7
Aug.

NOAA’s coastal leadership, Mid-Atlantic staff ready to dialogue, build trust

Margaret Davidson, acting director of NOAA’s Office of Ocean and Coastal Resource Management, and Darlene Finch, Mid-Atlantic regional coordinator, both understand the pressures related to regional ocean planning. Often they are working to facilitate discussion between competing economic and environmental interests.

Margaret Davidson
Margaret Davidson, the acting director of NOAA’s Office of Ocean and Coast Resource Management. Courtesy of NOAA.

“We need trans-governmental, trans-sectoral partnerships,” says Davidson, “and those involved in public resource management need to collaborate.”

Regional dialogue, planning, and collaboration are increasingly important in the Mid-Atlantic. Davidson believes that the MARCO Portal is one key place where information and data can be exchanged with the larger public.

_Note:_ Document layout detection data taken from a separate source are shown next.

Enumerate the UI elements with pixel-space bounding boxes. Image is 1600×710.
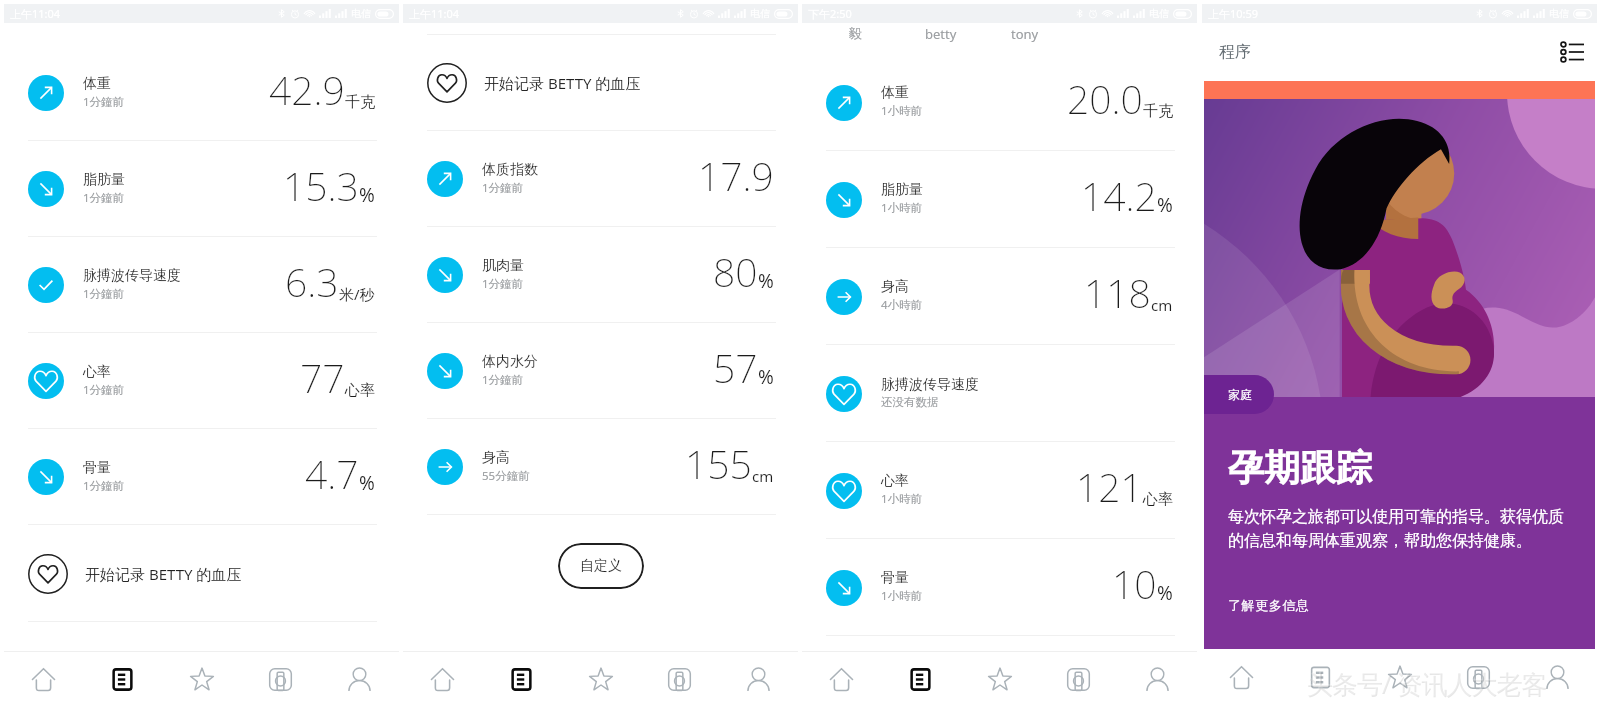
staticText: 脂肪量 bbox=[881, 181, 923, 199]
staticText: betty bbox=[925, 25, 957, 43]
button[interactable]: 体质指数 bbox=[403, 131, 798, 227]
button[interactable]: Options list bbox=[1555, 35, 1589, 69]
staticText: 55分鐘前 bbox=[482, 468, 530, 484]
button[interactable]: Records bbox=[482, 652, 561, 710]
staticText: 1小時前 bbox=[881, 588, 923, 604]
staticText: 身高 bbox=[482, 449, 510, 467]
staticText: 体质指数 bbox=[482, 161, 538, 179]
staticText: 家庭 bbox=[1228, 387, 1252, 402]
staticText: 脉搏波传导速度 bbox=[83, 267, 181, 285]
button[interactable]: Profile bbox=[719, 652, 798, 710]
staticText: 上午11:04 bbox=[409, 6, 460, 21]
staticText: 身高 bbox=[881, 278, 909, 296]
button[interactable]: 脂肪量 bbox=[802, 151, 1197, 248]
staticText: 4.7 bbox=[305, 447, 359, 500]
staticText: 电信 bbox=[750, 7, 770, 20]
staticText: 心率 bbox=[345, 381, 375, 400]
button[interactable]: 开始记录 BETTY 的血压 bbox=[4, 525, 399, 622]
staticText: % bbox=[1157, 192, 1173, 218]
button[interactable]: 了解更多信息 bbox=[1228, 597, 1310, 613]
staticText: 电信 bbox=[351, 7, 371, 20]
staticText: 电信 bbox=[1149, 7, 1169, 20]
staticText: 57 bbox=[713, 341, 758, 394]
button[interactable]: Profile bbox=[320, 652, 399, 710]
staticText: 1小時前 bbox=[881, 491, 923, 507]
staticText: 骨量 bbox=[881, 569, 909, 587]
button[interactable]: Devices bbox=[1439, 650, 1518, 708]
staticText: 体内水分 bbox=[482, 353, 538, 371]
button[interactable]: Profile bbox=[1118, 652, 1197, 710]
button[interactable]: Home bbox=[1202, 650, 1281, 708]
button[interactable]: Records bbox=[881, 652, 960, 710]
staticText: 电信 bbox=[1549, 7, 1569, 20]
staticText: 1分鐘前 bbox=[482, 372, 524, 388]
staticText: cm bbox=[752, 466, 774, 486]
button[interactable]: 骨量 bbox=[4, 429, 399, 525]
staticText: 还没有数据 bbox=[881, 395, 939, 409]
button[interactable]: Home bbox=[802, 652, 881, 710]
button[interactable]: Devices bbox=[1039, 652, 1118, 710]
button[interactable]: 心率 bbox=[802, 442, 1197, 539]
button[interactable]: Devices bbox=[640, 652, 719, 710]
button[interactable]: Home bbox=[4, 652, 83, 710]
button[interactable]: 肌肉量 bbox=[403, 227, 798, 323]
button[interactable]: 心率 bbox=[4, 333, 399, 429]
button[interactable]: Devices bbox=[241, 652, 320, 710]
button[interactable]: Home bbox=[403, 652, 482, 710]
staticText: 上午10:59 bbox=[1208, 6, 1259, 21]
button[interactable]: 脉搏波传导速度 bbox=[4, 237, 399, 333]
staticText: 心率 bbox=[1143, 490, 1173, 509]
button[interactable]: Favourites bbox=[960, 652, 1039, 710]
staticText: 脉搏波传导速度 bbox=[881, 376, 979, 394]
staticText: 千克 bbox=[1143, 102, 1173, 121]
staticText: 体重 bbox=[83, 75, 111, 93]
staticText: 80 bbox=[713, 245, 758, 298]
button[interactable]: 身高 bbox=[403, 419, 798, 515]
staticText: 1小時前 bbox=[881, 103, 923, 119]
staticText: 17.9 bbox=[698, 149, 774, 202]
staticText: 上午11:04 bbox=[10, 6, 61, 21]
staticText: 6.3 bbox=[285, 255, 339, 308]
staticText: 1分鐘前 bbox=[83, 286, 125, 302]
button[interactable]: Favourites bbox=[561, 652, 640, 710]
button[interactable]: 骨量 bbox=[802, 539, 1197, 636]
staticText: 了解更多信息 bbox=[1228, 597, 1310, 613]
button[interactable]: Favourites bbox=[162, 652, 241, 710]
button[interactable]: Records bbox=[1281, 650, 1360, 708]
button[interactable]: 开始记录 BETTY 的血压 bbox=[403, 35, 798, 131]
staticText: % bbox=[1157, 580, 1173, 606]
staticText: 121 bbox=[1076, 460, 1143, 513]
staticText: 体重 bbox=[881, 84, 909, 102]
button[interactable]: Favourites bbox=[1360, 650, 1439, 708]
staticText: 15.3 bbox=[283, 159, 359, 212]
button[interactable]: 脉搏波传导速度 bbox=[802, 345, 1197, 442]
staticText: 千克 bbox=[345, 93, 375, 112]
staticText: 1分鐘前 bbox=[482, 180, 524, 196]
staticText: cm bbox=[1151, 295, 1173, 315]
button[interactable]: Profile bbox=[1518, 650, 1597, 708]
staticText: 1分鐘前 bbox=[482, 276, 524, 292]
staticText: 下午2:50 bbox=[808, 6, 852, 21]
button[interactable]: 体重 bbox=[4, 45, 399, 141]
button[interactable]: Records bbox=[83, 652, 162, 710]
staticText: 开始记录 BETTY 的血压 bbox=[484, 73, 641, 93]
staticText: 1分鐘前 bbox=[83, 94, 125, 110]
staticText: % bbox=[359, 182, 375, 208]
button[interactable]: 体重 bbox=[802, 54, 1197, 151]
staticText: 开始记录 BETTY 的血压 bbox=[85, 564, 242, 584]
staticText: 自定义 bbox=[580, 557, 622, 575]
staticText: 77 bbox=[300, 351, 345, 404]
button[interactable]: 家庭 bbox=[1204, 375, 1274, 414]
staticText: 1分鐘前 bbox=[83, 382, 125, 398]
staticText: 肌肉量 bbox=[482, 257, 524, 275]
staticText: % bbox=[758, 268, 774, 294]
button[interactable]: 脂肪量 bbox=[4, 141, 399, 237]
staticText: 心率 bbox=[881, 472, 909, 490]
staticText: 20.0 bbox=[1067, 72, 1143, 125]
staticText: 118 bbox=[1084, 266, 1151, 319]
staticText: 4小時前 bbox=[881, 297, 923, 313]
button[interactable]: 体内水分 bbox=[403, 323, 798, 419]
button[interactable]: 身高 bbox=[802, 248, 1197, 345]
button[interactable]: 自定义 bbox=[558, 543, 644, 589]
staticText: 10 bbox=[1112, 557, 1157, 610]
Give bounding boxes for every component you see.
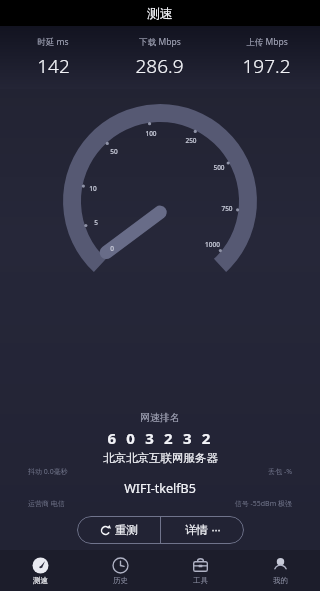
staticText: 下载 Mbps [139,36,181,48]
staticText: ··· [211,522,221,538]
staticText: 50 [110,147,118,156]
staticText: 丢包 -% [160,467,292,477]
staticText: 6 0 3 2 3 2 [107,428,214,448]
staticText: 网速排名 [140,411,180,424]
staticText: 上传 Mbps [246,36,288,48]
other: Retest [100,525,111,536]
staticText: 5 [94,218,98,227]
staticText: 500 [213,163,225,172]
staticText: 142 [37,53,70,79]
staticText: 重测 [115,523,138,537]
staticText: 1000 [205,240,220,249]
staticText: 抖动 0.0毫秒 [28,467,160,477]
staticText: 工具 [193,576,208,585]
staticText: 测速 [33,576,48,585]
staticText: 运营商 电信 [28,499,160,509]
staticText: 750 [221,204,233,213]
staticText: 历史 [113,576,128,585]
button[interactable]: 详情 [161,516,244,544]
staticText: 我的 [273,576,288,585]
staticText: 时延 ms [37,36,69,48]
button[interactable]: 我的 [240,550,320,591]
staticText: 信号 -55dBm 极强 [160,499,292,509]
staticText: 286.9 [135,53,184,79]
button[interactable]: 历史 [80,550,160,591]
staticText: 197.2 [242,53,291,79]
staticText: WIFI-tkelfB5 [124,480,196,497]
button[interactable]: 工具 [160,550,240,591]
staticText: 测速 [147,5,173,21]
staticText: 详情 [185,523,208,537]
staticText: 250 [185,136,197,145]
button[interactable]: Retest [77,516,160,544]
staticText: 100 [145,129,157,138]
staticText: 0 [110,244,114,253]
staticText: 北京北京互联网服务器 [103,451,218,465]
staticText: 10 [89,184,97,193]
button[interactable]: 测速 [0,550,80,591]
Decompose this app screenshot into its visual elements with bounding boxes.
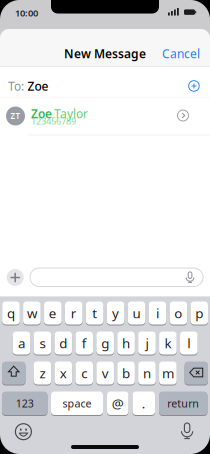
staticText: e [49,304,57,322]
staticText: 123 [16,396,34,410]
button[interactable]: e [44,301,62,325]
button[interactable]: u [128,301,145,325]
button[interactable]: Emoji [15,424,31,440]
staticText: y [112,304,119,322]
staticText: g [101,334,109,352]
staticText: u [132,304,140,322]
staticText: space [62,396,92,410]
button[interactable]: z [34,361,51,385]
staticText: ZT [10,111,20,121]
staticText: 10:00 [15,7,38,19]
staticText: w [27,304,37,322]
button[interactable]: Add contact [189,81,199,91]
staticText: c [81,364,87,382]
button[interactable]: Shift [2,361,26,385]
staticText: l [187,334,190,352]
button[interactable]: f [75,331,93,355]
button[interactable]: o [170,301,187,325]
button[interactable]: Dictation [181,423,193,439]
button[interactable]: v [96,361,114,385]
staticText: v [102,364,109,382]
staticText: q [7,304,15,322]
staticText: m [162,364,174,382]
button[interactable]: return [159,391,208,416]
button[interactable]: c [75,361,93,385]
staticText: h [122,334,130,352]
button[interactable]: k [159,331,177,355]
staticText: i [156,304,159,322]
button[interactable]: space [51,391,103,416]
staticText: d [59,334,67,352]
button[interactable]: ZT [0,98,210,134]
button[interactable]: q [2,301,20,325]
button[interactable]: r [65,301,83,325]
staticText: x [60,364,67,382]
button[interactable]: s [34,331,51,355]
staticText: j [146,334,148,352]
button[interactable]: Contact info [178,110,188,121]
button[interactable]: w [23,301,41,325]
button[interactable]: Cancel [162,46,200,62]
staticText: t [92,304,97,322]
button[interactable]: m [159,361,177,385]
button[interactable]: t [86,301,104,325]
staticText: . [142,394,146,412]
button[interactable]: . [132,391,155,416]
staticText: o [174,304,182,322]
staticText: return [167,396,199,410]
button[interactable]: Apps [7,269,24,286]
staticText: a [18,334,25,352]
button[interactable]: j [138,331,156,355]
button[interactable]: y [107,301,124,325]
staticText: New Message [64,46,146,62]
staticText: @ [112,394,124,412]
button[interactable]: n [138,361,156,385]
button[interactable]: b [117,361,135,385]
staticText: k [164,334,171,352]
staticText: To: [8,78,24,94]
staticText: n [143,364,151,382]
staticText: b [122,364,130,382]
button[interactable]: g [96,331,114,355]
button[interactable]: h [117,331,135,355]
staticText: f [82,334,87,352]
button[interactable]: Message text field [30,268,203,286]
staticText: z [39,364,45,382]
staticText: Cancel [162,46,200,62]
button[interactable]: Delete [184,361,208,385]
staticText: r [71,304,77,322]
button[interactable]: p [190,301,208,325]
button[interactable]: l [180,331,198,355]
staticText: Taylor [54,106,88,122]
staticText: s [39,334,45,352]
button[interactable]: x [54,361,72,385]
button[interactable]: i [149,301,166,325]
staticText: Zoe [31,106,52,122]
button[interactable]: 123 [2,391,48,416]
button[interactable]: d [54,331,72,355]
staticText: p [195,304,203,322]
button[interactable]: a [13,331,30,355]
staticText: 123456789 [31,115,76,127]
staticText: Zoe [28,78,48,94]
button[interactable]: @ [107,391,128,416]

The Portal, she says, will help build trust through information exchange, and it will offer a place to visualize coastal innovation.


Regional planning, Davidson points out, is a process for looking at complex issues in an intuitive way, and it’s about developing the best options that optimize public benefits. “If an area is a transportation corridor, key habitat and a wind resource, the questions will be how do you balance these competing, and potentially conflicting, interests?”

“Our goal,” she continues, “is to help people understand that economic opportunity is grounded in the very ecological resources we often seek to exploit.”

Finch believes the pressures in the Mid-Atlantic will move regional planning forward. “The real drivers are increased marine transportation related to the opening of the second Panama Canal, the push for offshore wind development, habitat protection and national security.” There is a lot of work to do after Hurricane Sandy and Finch says people are working hard to relate regional planning efforts to post-Sandy rebuilding efforts. “They really have to complement one another.”